L'objectif est d’aider à déterminer la fonction du lieu et de replacer les galeries dans leur contexte géographique et historique. Le calcul précis du volume disponible dans l’ensemble du réseau devait ainsi participer à confirmer ou non l’hypothèse d’une utilisation des galeries comme espace de stockage. Le Projet d’Études comportait également un rôle de médiation au travers de la production d’une visite virtuelle pour compenser l’inaccessibilité des galeries au grand public.
Initialisation de l'étape de reconstruction surfacique de Poisson sous MeshLab
Procédés et techniques utilisés lors des Projets d’Études
Sur le papier, le travail confié aux étudiants de ces Projets d'Études consistait, dans un premier temps, à transformer des nuages de points obtenus par numérisation lasergrammétrique du réseau, afin de fournir un modèle 3D suffisamment précis pour permettre des traitements postérieurs. La réalisation de ce modèle sophistiqué devait déboucher sur une dégradation du maillage employé, de sorte à produire une visite virtuelle à destination du grand public, utilisant des relevés photogrammétriques fournis par le SAVL.
Les premiers essais sur des zones limitées de la galerie montrèrent que la photogrammétrie offrait une qualité de maillage similaire à la lasergrammétrie en un temps de traitement bien inférieur. En effet, le traitement de ces points a rapidement révélé des difficultés liées à la puissance de calcul des ordinateurs mis à disposition par l’École et à des capacités de stockage de données inadaptées. Le télétravail et l’accès à distance aux PC ne faisant qu’accentuer les temps de traitement.
Modélisation haute définition en couleur
Résultats et perspectives
Malgré des conditions de travail particulières liées à la situation sanitaire, plusieurs tronçons de galerie ont été modélisés grâce à Hervé Tronchère, qui s’est particulièrement investi dans ce projet, malgré le confinement, et est venu en aide à Gloria.

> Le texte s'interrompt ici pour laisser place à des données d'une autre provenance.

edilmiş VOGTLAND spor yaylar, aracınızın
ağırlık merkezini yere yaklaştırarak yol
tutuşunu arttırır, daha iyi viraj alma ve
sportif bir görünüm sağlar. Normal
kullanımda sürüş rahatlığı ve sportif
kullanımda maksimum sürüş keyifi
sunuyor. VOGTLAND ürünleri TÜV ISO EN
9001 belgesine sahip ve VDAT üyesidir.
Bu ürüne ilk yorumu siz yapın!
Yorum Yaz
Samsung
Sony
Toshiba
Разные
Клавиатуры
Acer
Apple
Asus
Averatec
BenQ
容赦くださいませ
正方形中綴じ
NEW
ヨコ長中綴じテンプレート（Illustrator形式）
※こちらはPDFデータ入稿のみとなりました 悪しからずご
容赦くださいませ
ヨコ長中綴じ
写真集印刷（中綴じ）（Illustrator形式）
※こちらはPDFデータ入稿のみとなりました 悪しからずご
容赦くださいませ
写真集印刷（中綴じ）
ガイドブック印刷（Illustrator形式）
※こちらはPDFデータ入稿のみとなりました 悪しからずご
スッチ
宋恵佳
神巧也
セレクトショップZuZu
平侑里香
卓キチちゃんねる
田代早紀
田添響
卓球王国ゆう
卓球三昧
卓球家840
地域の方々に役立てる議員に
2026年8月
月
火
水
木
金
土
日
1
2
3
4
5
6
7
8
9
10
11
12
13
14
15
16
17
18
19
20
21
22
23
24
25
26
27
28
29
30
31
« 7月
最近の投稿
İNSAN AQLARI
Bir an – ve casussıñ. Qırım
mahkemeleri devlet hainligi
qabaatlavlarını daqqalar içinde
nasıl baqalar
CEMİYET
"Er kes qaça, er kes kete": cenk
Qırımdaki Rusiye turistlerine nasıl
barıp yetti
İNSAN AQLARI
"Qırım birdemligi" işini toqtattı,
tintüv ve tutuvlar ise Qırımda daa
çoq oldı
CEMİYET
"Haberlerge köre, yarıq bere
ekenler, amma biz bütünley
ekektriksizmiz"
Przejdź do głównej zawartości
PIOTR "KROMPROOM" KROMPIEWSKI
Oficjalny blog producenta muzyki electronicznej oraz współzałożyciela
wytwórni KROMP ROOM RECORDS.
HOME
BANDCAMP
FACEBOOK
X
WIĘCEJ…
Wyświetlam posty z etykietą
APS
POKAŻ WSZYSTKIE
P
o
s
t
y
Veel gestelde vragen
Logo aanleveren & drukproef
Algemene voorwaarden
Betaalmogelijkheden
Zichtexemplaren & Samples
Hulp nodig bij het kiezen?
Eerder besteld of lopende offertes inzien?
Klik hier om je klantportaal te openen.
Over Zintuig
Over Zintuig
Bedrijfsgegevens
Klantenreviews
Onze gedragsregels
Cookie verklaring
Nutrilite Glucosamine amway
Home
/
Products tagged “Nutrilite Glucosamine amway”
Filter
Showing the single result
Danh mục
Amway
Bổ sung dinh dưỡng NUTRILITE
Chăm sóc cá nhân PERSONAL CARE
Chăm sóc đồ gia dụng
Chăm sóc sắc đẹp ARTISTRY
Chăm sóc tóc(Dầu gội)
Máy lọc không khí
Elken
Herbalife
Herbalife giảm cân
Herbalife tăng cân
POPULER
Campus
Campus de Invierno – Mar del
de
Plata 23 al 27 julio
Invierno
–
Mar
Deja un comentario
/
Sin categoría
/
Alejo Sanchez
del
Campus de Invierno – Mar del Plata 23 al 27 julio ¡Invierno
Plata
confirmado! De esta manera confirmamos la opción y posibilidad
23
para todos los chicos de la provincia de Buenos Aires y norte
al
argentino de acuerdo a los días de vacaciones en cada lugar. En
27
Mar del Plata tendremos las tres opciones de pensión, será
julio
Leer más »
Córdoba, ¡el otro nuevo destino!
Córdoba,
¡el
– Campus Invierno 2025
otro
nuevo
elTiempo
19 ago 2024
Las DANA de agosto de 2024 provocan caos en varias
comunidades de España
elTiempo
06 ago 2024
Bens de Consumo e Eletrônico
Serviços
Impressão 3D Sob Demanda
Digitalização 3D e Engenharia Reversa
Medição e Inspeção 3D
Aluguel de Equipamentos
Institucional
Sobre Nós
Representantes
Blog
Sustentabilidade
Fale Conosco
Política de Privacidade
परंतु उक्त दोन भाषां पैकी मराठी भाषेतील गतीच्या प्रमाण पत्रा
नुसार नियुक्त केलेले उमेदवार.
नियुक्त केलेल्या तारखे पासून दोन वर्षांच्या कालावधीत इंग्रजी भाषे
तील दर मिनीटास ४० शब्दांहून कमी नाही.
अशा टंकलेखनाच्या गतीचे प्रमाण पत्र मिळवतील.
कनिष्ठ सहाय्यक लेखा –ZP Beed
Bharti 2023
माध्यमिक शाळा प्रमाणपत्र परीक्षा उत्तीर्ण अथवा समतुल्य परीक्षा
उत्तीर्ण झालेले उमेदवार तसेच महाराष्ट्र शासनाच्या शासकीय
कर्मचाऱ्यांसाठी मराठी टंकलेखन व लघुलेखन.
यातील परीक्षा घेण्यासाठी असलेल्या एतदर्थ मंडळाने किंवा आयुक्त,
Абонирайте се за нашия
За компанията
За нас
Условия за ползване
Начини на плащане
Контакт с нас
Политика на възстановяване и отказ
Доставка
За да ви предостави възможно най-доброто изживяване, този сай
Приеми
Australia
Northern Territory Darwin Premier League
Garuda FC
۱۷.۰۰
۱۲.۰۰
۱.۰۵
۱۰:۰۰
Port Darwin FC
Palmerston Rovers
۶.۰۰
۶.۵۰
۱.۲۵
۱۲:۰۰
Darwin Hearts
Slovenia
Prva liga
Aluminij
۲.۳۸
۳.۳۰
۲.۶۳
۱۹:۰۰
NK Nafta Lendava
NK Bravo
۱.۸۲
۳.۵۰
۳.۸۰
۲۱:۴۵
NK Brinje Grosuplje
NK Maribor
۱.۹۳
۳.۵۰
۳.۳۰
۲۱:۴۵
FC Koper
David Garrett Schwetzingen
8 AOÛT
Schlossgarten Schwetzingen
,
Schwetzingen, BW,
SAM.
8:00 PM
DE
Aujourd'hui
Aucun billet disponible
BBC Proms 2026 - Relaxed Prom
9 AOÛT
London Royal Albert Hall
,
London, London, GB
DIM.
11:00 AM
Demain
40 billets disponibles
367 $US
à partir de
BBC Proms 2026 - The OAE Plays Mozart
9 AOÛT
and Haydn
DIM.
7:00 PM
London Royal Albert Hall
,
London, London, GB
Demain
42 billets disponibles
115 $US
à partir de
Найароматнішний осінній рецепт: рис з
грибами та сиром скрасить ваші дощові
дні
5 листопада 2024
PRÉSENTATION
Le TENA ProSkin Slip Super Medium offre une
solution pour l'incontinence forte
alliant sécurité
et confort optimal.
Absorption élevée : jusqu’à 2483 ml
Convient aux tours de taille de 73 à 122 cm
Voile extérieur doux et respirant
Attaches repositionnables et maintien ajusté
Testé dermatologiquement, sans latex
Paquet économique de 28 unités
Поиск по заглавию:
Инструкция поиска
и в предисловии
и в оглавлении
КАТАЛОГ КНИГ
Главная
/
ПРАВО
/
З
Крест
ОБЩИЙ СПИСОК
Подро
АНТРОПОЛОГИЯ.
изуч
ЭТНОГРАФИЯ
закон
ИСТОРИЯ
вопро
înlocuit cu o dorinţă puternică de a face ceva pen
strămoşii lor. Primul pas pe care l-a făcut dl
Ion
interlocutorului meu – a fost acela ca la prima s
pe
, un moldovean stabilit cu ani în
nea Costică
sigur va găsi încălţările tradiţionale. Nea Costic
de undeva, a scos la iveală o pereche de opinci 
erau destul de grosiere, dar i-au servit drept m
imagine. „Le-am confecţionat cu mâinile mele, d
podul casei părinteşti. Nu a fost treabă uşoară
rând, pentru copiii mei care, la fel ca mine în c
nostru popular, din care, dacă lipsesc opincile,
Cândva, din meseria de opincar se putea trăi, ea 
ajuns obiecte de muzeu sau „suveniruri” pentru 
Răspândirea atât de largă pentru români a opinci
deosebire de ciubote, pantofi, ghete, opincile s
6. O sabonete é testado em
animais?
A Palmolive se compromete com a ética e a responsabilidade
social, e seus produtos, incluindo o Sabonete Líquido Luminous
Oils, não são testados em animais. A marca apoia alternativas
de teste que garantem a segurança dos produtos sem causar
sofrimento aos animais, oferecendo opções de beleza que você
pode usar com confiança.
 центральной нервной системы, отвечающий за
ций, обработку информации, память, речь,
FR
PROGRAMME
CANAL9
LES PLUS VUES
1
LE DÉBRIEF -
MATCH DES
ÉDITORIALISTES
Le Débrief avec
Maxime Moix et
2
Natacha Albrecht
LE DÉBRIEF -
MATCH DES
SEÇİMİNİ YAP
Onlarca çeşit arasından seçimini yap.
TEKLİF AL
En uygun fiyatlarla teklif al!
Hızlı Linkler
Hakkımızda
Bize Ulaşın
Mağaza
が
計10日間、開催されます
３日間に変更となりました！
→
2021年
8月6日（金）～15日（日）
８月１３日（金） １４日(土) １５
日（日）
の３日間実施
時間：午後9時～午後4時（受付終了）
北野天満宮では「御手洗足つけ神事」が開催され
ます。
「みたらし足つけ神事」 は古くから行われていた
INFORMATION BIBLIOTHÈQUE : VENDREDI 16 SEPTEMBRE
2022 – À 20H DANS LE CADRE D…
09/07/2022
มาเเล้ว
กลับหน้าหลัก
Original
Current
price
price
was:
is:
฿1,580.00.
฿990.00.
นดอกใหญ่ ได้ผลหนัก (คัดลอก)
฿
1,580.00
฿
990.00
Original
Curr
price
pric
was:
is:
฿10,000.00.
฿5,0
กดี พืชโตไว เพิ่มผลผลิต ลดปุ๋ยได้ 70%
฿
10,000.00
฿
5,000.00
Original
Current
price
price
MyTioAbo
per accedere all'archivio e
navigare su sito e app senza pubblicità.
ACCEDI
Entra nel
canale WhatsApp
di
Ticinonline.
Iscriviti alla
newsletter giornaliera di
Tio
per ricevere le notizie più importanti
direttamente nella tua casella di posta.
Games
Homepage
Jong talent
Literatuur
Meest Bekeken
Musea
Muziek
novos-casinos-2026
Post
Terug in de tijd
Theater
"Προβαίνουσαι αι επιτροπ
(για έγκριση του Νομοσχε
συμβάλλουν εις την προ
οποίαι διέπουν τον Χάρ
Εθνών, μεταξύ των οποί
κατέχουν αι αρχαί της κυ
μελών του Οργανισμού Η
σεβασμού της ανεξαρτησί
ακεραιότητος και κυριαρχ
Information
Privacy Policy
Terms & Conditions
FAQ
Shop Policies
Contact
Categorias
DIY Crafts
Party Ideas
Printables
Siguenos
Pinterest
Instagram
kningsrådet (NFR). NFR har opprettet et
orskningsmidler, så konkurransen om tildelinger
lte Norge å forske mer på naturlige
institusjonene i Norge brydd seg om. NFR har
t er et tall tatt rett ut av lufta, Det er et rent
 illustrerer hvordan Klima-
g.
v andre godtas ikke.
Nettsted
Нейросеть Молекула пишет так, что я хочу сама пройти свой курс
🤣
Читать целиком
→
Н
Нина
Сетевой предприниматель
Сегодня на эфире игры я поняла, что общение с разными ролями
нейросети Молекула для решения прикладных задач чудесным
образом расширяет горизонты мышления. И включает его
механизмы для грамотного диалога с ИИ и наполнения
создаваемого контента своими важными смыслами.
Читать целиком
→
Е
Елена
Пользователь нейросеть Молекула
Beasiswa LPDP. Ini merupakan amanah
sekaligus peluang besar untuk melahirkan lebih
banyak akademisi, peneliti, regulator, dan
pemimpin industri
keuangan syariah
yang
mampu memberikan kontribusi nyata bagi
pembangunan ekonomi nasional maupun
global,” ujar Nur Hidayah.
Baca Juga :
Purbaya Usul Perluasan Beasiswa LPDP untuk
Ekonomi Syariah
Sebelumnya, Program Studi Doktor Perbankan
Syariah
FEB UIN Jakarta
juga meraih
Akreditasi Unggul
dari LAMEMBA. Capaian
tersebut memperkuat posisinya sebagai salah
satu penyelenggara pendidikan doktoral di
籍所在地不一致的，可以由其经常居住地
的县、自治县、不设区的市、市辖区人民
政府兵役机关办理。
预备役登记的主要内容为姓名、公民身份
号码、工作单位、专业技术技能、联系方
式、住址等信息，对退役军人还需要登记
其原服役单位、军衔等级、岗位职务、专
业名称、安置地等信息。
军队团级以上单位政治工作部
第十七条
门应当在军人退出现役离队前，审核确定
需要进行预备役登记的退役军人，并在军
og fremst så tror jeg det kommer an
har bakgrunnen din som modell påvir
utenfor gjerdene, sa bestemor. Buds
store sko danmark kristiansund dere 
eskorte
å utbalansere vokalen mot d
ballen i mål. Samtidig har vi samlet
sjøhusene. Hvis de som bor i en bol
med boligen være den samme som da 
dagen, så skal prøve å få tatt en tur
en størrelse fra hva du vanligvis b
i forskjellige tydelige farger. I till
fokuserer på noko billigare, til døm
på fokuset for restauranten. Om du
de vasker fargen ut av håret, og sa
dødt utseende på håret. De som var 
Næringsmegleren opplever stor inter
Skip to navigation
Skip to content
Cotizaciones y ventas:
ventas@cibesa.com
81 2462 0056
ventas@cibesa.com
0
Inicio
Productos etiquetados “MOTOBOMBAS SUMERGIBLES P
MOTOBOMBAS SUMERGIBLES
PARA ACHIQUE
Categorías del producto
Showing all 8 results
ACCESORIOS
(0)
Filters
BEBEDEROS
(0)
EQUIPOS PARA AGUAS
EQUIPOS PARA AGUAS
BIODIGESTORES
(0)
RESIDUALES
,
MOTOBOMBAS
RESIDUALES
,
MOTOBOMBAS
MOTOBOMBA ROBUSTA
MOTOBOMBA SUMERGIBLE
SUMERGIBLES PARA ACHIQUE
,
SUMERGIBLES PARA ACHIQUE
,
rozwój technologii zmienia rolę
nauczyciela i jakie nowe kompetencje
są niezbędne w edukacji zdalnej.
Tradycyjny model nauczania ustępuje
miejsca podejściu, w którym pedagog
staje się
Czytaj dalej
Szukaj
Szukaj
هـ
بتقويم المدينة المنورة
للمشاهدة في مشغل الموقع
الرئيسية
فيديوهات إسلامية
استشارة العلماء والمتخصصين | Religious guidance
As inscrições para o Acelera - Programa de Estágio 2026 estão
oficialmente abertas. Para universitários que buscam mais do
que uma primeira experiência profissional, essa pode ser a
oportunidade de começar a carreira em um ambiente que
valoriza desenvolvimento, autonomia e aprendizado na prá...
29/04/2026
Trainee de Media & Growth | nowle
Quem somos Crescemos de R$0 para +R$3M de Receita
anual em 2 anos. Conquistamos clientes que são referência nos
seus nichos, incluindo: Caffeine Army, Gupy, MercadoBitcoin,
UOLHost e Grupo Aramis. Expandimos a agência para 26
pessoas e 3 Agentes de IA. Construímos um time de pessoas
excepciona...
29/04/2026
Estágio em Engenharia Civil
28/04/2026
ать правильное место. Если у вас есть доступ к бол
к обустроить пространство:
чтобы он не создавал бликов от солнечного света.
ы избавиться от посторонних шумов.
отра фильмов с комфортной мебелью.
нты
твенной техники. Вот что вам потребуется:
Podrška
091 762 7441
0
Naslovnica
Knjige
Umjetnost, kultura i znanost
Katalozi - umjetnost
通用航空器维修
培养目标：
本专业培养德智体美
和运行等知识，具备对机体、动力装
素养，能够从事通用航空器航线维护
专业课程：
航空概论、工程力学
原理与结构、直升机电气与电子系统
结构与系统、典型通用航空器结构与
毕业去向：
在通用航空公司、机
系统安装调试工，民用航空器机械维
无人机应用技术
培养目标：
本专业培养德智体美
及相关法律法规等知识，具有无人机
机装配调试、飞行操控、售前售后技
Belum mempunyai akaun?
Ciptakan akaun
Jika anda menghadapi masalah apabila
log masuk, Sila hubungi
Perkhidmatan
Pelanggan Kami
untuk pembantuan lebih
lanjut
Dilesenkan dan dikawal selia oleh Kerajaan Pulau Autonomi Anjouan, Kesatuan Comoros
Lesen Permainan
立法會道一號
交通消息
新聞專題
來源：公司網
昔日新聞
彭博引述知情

Surtout, ces Projets d'Études ont permis de mettre en place une méthodologie de travail éprouvée. Des notices de procédures et les méthodes à privilégier en fonction des différents logiciels 3D serviront comme support aux futurs projets de modélisation à Centrale Lyon comme ailleurs. La collaboration entre archéologues et ingénieurs ne fait sans doute que commencer.